The food on your plate
Food can heal or harm. Endless studies show that when we process foods adding too much sugar, salt and fat it does untold harm to our bodies. It raises the likelihood of obesity amongst children and a lifetime of eating junk food has been associated with a higher risk of Alzheimer’s. When we eat foods treated with pesticides or laced with antibiotics we are consuming toxins that are directly damaging to health; and, of course, processed foods come in packaging that leech even more chemicals into our food.
But when it is fresh, seasonal, unprocessed and preferably organic is one of our greatest healers and preventatives. Some even believe it is the “healthcare doctors forgot“. Organic dairy, for example has been shown to be higher in essential fats than conventionally produced milk. Green juices provide a multitude of vitamins and minerals. Sprouted microgreens are concentrated sources of nutrition that anyone can grow in a kitchen or on a windowsill. Eating a varied, diverse, whole food diet gives us vitality and health; studies show that food can better than antidepressants for addressing low mood.
When you choose organic you are also choosing a farming method that takes care of Mother Nature over the longer term, preserving soil fertility and natural biodiversity.
And nature is of course, the source of numerous ‘superfoods’: long-time favourites such as berries of all types, bee pollen and coconut oil and some new ones as well such as baobab, maca and others.
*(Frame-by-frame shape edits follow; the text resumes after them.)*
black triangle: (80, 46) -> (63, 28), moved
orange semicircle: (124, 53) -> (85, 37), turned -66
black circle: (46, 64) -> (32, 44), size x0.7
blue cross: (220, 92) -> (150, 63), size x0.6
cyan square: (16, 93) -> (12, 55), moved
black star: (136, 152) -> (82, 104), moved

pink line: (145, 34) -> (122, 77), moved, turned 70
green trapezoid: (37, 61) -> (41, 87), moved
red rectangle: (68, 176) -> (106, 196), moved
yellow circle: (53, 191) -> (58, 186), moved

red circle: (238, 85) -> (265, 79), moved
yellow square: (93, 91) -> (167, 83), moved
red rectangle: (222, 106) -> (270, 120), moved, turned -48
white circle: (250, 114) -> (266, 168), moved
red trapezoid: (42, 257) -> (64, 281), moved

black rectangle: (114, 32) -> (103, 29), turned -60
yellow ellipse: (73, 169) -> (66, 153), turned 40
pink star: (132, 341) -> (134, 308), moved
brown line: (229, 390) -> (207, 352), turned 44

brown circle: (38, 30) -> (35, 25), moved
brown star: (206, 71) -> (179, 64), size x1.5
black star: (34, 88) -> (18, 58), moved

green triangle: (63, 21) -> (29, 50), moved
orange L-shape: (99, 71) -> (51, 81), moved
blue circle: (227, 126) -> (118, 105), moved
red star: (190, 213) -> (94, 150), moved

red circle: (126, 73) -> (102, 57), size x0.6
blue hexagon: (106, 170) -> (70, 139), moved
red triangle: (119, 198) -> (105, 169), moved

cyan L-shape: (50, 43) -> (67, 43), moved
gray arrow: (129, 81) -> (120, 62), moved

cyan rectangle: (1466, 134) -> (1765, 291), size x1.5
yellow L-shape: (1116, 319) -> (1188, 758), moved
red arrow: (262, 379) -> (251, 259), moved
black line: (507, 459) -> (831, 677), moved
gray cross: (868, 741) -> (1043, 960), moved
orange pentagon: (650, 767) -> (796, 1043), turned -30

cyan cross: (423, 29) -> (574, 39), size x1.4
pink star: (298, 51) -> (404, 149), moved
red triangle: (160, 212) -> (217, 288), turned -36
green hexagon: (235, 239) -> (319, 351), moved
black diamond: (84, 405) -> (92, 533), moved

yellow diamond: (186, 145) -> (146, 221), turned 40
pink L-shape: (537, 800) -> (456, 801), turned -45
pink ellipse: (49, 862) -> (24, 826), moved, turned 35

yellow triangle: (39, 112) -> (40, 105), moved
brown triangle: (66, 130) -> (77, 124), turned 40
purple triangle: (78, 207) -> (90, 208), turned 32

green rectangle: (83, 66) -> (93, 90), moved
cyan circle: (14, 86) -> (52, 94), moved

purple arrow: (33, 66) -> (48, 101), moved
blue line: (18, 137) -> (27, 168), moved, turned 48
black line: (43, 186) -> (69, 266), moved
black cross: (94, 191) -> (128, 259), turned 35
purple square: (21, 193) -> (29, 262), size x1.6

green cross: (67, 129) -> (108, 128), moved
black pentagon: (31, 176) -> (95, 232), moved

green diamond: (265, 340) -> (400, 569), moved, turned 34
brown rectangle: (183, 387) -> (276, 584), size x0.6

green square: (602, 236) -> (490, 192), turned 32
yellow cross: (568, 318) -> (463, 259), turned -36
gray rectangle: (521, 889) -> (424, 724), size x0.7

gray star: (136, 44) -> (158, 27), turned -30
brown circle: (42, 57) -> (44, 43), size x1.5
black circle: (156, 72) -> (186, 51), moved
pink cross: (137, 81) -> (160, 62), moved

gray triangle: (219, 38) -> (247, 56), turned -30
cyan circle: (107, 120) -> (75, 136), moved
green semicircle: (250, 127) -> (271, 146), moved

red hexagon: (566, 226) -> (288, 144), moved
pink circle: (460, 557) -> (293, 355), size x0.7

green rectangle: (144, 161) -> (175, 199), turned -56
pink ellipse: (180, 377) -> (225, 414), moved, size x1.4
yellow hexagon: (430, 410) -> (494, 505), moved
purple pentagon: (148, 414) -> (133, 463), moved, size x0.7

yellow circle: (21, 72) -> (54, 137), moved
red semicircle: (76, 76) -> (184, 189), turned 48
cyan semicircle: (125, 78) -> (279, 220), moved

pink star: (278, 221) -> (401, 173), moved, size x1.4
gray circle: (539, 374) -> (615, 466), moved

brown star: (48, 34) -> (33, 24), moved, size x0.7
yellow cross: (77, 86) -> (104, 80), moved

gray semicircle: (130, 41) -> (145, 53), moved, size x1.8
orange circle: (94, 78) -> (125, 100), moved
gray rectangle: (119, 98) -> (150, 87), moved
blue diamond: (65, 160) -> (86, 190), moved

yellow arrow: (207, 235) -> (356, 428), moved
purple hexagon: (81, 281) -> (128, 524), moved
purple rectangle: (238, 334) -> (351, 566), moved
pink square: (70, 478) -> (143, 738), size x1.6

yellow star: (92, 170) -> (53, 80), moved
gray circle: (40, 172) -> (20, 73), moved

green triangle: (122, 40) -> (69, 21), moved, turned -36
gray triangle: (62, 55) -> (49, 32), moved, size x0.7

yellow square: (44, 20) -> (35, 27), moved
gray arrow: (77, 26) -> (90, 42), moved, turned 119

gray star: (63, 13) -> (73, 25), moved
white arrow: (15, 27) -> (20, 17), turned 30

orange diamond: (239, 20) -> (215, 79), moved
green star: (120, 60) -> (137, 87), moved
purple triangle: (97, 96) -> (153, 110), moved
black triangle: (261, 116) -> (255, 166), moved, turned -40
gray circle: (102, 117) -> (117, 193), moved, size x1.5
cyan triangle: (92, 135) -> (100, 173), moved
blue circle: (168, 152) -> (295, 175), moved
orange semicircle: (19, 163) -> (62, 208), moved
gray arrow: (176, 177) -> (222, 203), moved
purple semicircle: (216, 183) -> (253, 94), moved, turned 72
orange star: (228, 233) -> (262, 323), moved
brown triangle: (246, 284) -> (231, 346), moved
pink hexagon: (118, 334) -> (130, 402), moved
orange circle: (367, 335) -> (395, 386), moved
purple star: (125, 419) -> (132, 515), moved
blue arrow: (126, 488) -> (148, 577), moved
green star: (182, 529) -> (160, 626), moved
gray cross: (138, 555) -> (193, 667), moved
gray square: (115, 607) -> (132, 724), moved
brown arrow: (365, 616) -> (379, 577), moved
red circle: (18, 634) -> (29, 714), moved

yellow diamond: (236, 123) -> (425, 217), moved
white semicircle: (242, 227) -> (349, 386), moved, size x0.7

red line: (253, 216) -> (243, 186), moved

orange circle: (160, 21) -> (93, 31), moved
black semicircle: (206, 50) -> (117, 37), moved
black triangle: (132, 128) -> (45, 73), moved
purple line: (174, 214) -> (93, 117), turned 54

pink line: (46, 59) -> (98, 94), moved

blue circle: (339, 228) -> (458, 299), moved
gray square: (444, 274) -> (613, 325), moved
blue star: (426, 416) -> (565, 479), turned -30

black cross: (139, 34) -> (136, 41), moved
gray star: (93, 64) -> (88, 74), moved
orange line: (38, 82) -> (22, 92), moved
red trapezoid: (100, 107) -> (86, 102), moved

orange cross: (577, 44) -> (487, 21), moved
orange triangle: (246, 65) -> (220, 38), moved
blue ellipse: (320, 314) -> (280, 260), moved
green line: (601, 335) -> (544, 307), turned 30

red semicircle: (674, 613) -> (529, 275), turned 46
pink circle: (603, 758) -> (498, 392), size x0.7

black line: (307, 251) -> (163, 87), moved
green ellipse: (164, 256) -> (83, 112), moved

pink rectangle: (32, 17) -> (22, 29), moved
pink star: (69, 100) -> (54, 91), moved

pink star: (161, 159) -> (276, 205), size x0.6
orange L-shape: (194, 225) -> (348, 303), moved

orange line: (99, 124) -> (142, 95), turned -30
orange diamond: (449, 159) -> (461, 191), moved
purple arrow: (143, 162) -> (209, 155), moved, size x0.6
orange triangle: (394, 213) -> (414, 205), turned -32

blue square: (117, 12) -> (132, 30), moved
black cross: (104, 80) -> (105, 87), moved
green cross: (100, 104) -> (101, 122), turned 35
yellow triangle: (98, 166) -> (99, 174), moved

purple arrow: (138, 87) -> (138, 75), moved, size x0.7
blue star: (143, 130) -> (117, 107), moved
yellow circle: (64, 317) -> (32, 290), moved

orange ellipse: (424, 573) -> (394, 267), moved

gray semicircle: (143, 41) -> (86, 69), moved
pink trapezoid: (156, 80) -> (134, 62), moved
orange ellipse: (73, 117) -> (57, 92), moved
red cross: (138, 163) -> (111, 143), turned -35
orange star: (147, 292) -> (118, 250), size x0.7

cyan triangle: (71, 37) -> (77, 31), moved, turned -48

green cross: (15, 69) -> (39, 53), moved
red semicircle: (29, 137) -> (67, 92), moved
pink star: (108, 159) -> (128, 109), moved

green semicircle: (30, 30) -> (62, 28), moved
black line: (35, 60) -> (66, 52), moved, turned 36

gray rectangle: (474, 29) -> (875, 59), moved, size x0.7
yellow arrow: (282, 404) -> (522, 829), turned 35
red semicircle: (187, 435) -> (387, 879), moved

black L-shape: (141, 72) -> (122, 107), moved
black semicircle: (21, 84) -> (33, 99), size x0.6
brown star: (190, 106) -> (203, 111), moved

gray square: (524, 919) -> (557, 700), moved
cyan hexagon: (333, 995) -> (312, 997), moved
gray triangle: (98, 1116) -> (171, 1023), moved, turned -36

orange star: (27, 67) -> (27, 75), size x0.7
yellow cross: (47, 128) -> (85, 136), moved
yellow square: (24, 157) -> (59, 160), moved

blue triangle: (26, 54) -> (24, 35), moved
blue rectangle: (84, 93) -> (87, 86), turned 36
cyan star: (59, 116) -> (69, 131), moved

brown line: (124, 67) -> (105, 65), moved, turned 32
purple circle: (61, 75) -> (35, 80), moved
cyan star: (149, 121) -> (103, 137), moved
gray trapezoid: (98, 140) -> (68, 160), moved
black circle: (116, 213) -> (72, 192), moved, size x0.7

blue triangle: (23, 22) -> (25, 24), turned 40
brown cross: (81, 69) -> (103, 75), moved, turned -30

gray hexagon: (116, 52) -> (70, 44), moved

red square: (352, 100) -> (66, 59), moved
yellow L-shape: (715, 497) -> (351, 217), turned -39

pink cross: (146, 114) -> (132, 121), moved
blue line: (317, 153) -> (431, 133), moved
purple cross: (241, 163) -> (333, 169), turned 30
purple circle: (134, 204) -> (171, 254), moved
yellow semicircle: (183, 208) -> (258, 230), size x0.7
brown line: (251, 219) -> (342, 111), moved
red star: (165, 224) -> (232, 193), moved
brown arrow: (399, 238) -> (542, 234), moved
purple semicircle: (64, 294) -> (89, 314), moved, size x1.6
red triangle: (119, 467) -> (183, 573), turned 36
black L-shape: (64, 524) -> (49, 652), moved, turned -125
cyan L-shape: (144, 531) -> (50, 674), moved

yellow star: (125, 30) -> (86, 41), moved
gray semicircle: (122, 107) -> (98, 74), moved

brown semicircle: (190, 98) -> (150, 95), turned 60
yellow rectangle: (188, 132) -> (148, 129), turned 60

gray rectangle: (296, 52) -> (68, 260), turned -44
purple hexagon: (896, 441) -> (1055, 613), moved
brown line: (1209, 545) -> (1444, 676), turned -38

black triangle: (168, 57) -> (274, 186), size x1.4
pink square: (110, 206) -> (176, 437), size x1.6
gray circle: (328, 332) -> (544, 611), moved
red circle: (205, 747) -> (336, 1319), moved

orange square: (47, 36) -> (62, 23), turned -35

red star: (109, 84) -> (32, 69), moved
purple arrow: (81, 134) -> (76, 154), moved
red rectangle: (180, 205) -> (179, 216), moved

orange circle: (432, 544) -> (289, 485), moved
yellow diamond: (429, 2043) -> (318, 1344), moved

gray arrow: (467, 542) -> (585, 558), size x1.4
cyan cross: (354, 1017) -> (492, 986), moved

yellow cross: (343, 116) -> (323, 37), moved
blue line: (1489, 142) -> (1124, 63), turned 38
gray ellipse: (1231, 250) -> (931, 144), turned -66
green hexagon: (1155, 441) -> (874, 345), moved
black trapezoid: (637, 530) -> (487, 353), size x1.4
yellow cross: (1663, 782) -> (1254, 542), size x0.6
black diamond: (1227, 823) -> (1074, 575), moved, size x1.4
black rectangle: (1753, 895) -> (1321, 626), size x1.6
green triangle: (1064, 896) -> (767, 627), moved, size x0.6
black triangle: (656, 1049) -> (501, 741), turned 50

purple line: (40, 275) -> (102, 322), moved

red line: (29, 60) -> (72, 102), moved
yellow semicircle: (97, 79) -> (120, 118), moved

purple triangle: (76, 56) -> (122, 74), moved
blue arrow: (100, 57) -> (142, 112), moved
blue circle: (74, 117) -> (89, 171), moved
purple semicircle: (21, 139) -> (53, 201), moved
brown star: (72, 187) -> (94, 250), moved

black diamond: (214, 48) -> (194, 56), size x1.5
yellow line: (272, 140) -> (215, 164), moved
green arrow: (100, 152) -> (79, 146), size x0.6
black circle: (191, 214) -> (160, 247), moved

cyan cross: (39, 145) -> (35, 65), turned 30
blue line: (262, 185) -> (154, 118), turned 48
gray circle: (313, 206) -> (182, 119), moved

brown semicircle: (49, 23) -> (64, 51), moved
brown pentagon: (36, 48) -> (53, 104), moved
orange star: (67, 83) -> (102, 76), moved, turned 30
Finally, numerous studies have shown that simply being in nature can heal us. Walking in the woods can help us shake off stress. Being by the ocean can refresh and revive us in a way that few other things can. Taking your exercise outdoors, as opposed to in a gym, can reduce boost mental health for adults and children relieving feelings of stress, low mood and fatigue. Remarkably, evidence suggests that domestic violence is lower in apartments with views of greenery.
Other studies have shown that after a 25-minute walk in an arboretum or botanical garden, short-term memory improved by 20%. The same walk in a city environment failed to produce any benefit; and indeed negatively produced a memory deficit.
For children, views of and contact with nature can translate into higher scores on tests of concentration and self-discipline; the greener the view, the better they do. Playing regularly in natural environments improves advanced motor fitness, including coordination, balance and agility, and they are sick less often. Contact with nature can also help kids with Attention Deficit Hyperactivity Disorder (ADHD) to concentrate better.
As we step into the season of celebrating and nurturing the women who nurtured us – let’s not forget to celebrate and nurture the most important Mother of all.